In accordance with the Charities Act, an individual is currently prevented from acting as a charity trustee if they have an unspent conviction for an offence of dishonesty or deception. However, the Charity Commission have sought to extend the scope of automatic disqualification to include convictions for theft, fraud, terrorist offences, perjury, money laundering and misconduct in public office. You may be surprised to know that it [Charities (Protection and Social Investment) Act 2016] affects not just trustees but also senior managers or staff with “control over money” will also be disqualified if they have a conviction relating to any of the specified offences.

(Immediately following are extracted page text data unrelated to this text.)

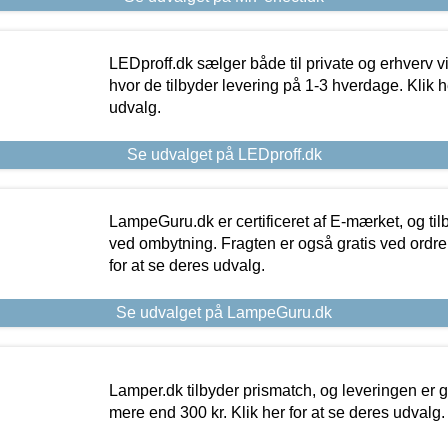
LEDproff.dk sælger både til private og erhverv 
hvor de tilbyder levering på 1-3 hverdage. Klik h
udvalg.
Se udvalget på LEDproff.dk
LampeGuru.dk er certificeret af E-mærket, og tilb
ved ombytning. Fragten er også gratis ved ordrer
for at se deres udvalg.
Se udvalget på LampeGuru.dk
Lamper.dk tilbyder prismatch, og leveringen er gr
mere end 300 kr. Klik her for at se deres udvalg.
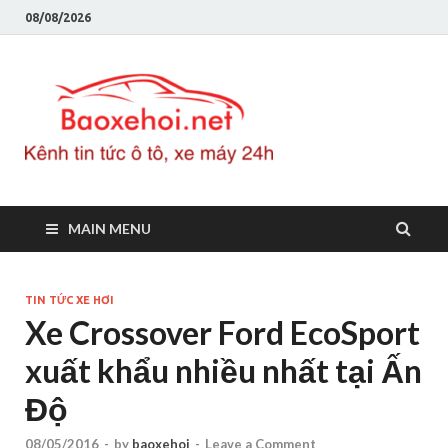
08/08/2026
Baoxeho
Báo xe hơi chính thống
Việt Nam, tin tức xe cập
nhật 24h
MAIN MENU
TIN TỨC XE HƠI
Xe Crossover Ford EcoSport
xuất khẩu nhiều nhất tại Ấn
Độ
08/05/2016
-
by
baoxehoi
-
Leave a Comment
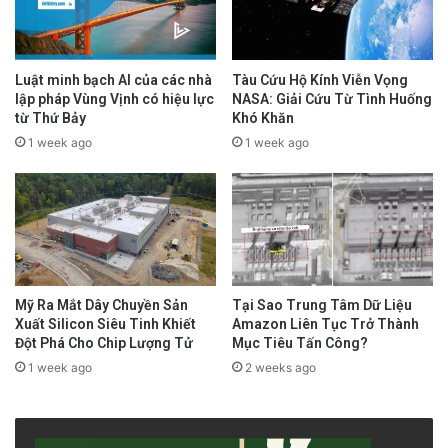
Luật minh bạch AI của các nhà
Tàu Cứu Hộ Kính Viễn Vọng
lập pháp Vùng Vịnh có hiệu lực
NASA: Giải Cứu Từ Tình Huống
từ Thứ Bảy
Khó Khăn
1 week ago
1 week ago
Mỹ Ra Mắt Dây Chuyền Sản
Tại Sao Trung Tâm Dữ Liệu
Xuất Silicon Siêu Tinh Khiết
Amazon Liên Tục Trở Thành
Đột Phá Cho Chip Lượng Tử
Mục Tiêu Tấn Công?
1 week ago
2 weeks ago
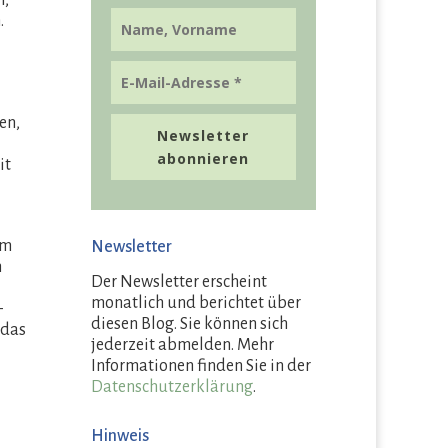
r,
.
en,
Newsletter
abonnieren
it
am
Newsletter
m
Der Newsletter erscheint
monatlich und berichtet über
–
diesen Blog. Sie können sich
 das
jederzeit abmelden. Mehr
Informationen finden Sie in der
Datenschutzerklärung
.
Hinweis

All those affected will either have to resign from their positions or to apply to the Charity Commission for a waiver, which will be considered on a case by case basis. If they fail to do so, and they are discovered to be subject to the automatic disqualification rules while in post, the charity will have to dismiss them and notify the police and the Commission.
This legislation will have a major impact on the Charity sector. Anyone with these convictions may be a good employee offering useful skills and/or experience to the charity but they must be dismissed.

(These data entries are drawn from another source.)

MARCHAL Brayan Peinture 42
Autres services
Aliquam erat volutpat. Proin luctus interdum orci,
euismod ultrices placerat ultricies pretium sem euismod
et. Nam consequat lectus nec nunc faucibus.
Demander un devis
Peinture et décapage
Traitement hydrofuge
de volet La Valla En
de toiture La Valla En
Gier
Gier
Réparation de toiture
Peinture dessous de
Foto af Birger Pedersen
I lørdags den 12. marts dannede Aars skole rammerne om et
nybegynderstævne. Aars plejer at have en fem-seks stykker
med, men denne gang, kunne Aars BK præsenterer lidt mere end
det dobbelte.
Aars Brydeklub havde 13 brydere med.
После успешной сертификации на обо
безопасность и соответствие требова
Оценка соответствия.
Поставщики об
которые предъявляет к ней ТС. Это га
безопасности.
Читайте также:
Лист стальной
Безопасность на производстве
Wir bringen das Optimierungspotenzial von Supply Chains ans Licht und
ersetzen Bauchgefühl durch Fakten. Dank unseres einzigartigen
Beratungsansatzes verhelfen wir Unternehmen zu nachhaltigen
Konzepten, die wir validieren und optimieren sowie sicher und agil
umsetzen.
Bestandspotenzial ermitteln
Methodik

We await guidance from the Charity Commission but meanwhile charities seeking to recruit new trustees should make sure they:
- check the Commission’s list of removed trustees before any appointments, and
- ask any new trustee to sign the Commission’s Declaration of Eligibility and Responsibility to confirm they are able to act.
It would also be prudent to make appropriate enquiries of any new senior managers before appointment. Charities should start checking their position regarding existing trustees and senior management, as well.